Write out exactly the lines from the start of the entries through the one that contains "B2B, comunicación y", including both.

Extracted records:
━━━━━━━━━━━━━━━━━━━━━━━━━━━━━━

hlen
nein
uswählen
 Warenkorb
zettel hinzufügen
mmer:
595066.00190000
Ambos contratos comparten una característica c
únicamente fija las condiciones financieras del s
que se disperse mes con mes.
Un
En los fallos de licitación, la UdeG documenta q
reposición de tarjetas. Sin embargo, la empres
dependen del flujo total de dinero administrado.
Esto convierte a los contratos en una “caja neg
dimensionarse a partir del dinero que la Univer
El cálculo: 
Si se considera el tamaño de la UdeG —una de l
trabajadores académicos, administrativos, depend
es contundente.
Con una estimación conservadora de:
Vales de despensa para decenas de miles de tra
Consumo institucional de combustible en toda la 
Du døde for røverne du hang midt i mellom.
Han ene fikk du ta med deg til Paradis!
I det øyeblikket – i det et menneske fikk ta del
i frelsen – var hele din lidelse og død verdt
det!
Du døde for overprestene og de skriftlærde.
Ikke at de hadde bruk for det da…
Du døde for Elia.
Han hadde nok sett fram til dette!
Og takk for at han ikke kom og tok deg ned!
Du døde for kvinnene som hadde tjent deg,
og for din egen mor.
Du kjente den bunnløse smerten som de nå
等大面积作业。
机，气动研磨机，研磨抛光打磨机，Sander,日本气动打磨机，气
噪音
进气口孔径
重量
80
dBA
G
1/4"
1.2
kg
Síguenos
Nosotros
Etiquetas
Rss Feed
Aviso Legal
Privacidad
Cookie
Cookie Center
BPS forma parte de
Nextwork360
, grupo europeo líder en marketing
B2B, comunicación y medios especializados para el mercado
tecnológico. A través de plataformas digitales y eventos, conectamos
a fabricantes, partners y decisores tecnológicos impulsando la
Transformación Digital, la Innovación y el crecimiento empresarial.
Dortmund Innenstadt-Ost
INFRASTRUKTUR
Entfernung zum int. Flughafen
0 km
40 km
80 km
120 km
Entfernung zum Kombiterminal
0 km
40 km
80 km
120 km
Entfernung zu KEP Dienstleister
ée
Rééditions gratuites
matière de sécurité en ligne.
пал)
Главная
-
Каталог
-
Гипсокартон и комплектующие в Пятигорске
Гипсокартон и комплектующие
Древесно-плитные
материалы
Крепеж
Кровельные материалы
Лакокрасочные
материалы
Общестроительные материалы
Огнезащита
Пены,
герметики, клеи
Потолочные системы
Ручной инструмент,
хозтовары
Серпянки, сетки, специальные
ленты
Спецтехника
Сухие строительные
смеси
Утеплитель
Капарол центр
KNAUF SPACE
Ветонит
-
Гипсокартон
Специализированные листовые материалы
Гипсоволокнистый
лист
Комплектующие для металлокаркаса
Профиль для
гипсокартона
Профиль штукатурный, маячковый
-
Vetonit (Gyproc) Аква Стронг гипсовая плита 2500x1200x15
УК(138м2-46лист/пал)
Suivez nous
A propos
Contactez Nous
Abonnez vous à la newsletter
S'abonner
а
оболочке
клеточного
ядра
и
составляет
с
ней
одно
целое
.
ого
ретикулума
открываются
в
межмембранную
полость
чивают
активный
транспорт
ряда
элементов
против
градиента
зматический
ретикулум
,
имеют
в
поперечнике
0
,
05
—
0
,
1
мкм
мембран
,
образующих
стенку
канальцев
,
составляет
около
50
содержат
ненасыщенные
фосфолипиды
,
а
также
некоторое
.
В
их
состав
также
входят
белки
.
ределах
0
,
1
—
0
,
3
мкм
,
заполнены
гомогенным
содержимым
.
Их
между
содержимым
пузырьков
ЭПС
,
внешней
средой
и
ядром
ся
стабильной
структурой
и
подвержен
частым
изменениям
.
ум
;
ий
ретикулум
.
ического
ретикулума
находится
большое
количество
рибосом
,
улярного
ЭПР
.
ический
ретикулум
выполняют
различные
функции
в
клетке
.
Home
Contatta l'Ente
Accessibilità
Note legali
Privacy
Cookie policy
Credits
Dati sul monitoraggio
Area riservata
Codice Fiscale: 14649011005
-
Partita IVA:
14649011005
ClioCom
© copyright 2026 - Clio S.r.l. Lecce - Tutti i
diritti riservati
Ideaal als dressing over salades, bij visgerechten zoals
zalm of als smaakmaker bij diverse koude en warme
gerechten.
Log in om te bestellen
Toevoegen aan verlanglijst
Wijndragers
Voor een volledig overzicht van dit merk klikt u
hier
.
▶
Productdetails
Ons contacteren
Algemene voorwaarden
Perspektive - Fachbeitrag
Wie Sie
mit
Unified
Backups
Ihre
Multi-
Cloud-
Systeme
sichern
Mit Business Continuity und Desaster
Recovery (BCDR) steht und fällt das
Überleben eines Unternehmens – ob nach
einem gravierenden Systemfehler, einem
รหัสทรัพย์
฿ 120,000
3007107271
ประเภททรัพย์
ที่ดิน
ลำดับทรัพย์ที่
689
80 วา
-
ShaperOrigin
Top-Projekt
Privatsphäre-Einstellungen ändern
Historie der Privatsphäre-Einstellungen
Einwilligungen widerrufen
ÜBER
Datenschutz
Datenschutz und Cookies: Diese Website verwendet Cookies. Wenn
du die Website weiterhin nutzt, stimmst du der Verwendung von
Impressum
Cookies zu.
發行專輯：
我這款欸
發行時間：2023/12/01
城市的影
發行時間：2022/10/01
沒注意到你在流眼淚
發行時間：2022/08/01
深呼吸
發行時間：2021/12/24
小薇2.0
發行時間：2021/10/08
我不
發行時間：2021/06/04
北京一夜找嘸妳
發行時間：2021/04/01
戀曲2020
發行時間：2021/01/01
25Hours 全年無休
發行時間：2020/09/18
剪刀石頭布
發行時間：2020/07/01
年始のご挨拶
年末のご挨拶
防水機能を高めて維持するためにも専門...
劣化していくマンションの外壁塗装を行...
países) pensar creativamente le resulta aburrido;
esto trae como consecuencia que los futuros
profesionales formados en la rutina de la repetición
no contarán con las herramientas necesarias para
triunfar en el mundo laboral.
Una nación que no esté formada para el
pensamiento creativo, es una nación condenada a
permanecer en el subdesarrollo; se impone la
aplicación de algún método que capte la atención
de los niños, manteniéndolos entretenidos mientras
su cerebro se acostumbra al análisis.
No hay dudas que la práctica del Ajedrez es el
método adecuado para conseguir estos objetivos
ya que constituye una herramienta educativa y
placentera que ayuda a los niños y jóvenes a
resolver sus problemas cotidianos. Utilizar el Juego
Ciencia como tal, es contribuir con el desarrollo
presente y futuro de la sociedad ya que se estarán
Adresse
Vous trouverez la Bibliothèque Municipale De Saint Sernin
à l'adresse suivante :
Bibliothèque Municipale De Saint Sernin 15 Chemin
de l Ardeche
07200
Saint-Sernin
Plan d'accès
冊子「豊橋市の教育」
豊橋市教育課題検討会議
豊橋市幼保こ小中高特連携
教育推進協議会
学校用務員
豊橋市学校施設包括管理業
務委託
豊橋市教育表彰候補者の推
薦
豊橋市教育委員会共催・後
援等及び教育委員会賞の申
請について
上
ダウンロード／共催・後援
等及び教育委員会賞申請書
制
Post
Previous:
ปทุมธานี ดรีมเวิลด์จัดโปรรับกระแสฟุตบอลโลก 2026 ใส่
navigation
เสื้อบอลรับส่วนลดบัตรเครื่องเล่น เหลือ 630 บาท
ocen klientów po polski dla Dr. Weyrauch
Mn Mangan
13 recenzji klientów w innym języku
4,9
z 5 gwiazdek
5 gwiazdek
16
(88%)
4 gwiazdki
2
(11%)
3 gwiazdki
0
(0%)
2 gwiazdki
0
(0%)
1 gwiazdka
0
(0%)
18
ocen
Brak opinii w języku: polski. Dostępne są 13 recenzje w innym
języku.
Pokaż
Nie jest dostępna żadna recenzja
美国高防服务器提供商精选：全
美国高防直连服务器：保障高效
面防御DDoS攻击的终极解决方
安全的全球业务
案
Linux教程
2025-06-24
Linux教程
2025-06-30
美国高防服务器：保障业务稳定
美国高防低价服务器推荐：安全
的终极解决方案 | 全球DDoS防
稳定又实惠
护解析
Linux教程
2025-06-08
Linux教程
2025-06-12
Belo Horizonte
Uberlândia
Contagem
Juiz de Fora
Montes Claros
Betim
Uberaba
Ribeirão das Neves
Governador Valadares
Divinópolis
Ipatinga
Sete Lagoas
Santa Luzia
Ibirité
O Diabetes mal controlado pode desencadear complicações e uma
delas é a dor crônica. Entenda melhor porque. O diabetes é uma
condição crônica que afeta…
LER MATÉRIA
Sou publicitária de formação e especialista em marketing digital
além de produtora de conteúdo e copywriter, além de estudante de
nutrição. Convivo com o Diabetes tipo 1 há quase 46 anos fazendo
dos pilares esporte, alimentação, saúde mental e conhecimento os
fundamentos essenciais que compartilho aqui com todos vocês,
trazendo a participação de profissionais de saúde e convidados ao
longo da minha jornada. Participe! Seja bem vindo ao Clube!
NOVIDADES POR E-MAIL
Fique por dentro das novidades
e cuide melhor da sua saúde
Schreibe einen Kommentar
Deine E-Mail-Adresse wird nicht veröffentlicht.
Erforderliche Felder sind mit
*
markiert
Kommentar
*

━━━━━━━━━━━━━━━━━━━━━━━━━━━━━━

SOLUTION TO THIS PROBLEM:
hlen
nein
uswählen
 Warenkorb
zettel hinzufügen
mmer:
595066.00190000
Ambos contratos comparten una característica c
únicamente fija las condiciones financieras del s
que se disperse mes con mes.
Un
En los fallos de licitación, la UdeG documenta q
reposición de tarjetas. Sin embargo, la empres
dependen del flujo total de dinero administrado.
Esto convierte a los contratos en una “caja neg
dimensionarse a partir del dinero que la Univer
El cálculo: 
Si se considera el tamaño de la UdeG —una de l
trabajadores académicos, administrativos, depend
es contundente.
Con una estimación conservadora de:
Vales de despensa para decenas de miles de tra
Consumo institucional de combustible en toda la 
Du døde for røverne du hang midt i mellom.
Han ene fikk du ta med deg til Paradis!
I det øyeblikket – i det et menneske fikk ta del
i frelsen – var hele din lidelse og død verdt
det!
Du døde for overprestene og de skriftlærde.
Ikke at de hadde bruk for det da…
Du døde for Elia.
Han hadde nok sett fram til dette!
Og takk for at han ikke kom og tok deg ned!
Du døde for kvinnene som hadde tjent deg,
og for din egen mor.
Du kjente den bunnløse smerten som de nå
等大面积作业。
机，气动研磨机，研磨抛光打磨机，Sander,日本气动打磨机，气
噪音
进气口孔径
重量
80
dBA
G
1/4"
1.2
kg
Síguenos
Nosotros
Etiquetas
Rss Feed
Aviso Legal
Privacidad
Cookie
Cookie Center
BPS forma parte de
Nextwork360
, grupo europeo líder en marketing
B2B, comunicación y medios especializados para el mercado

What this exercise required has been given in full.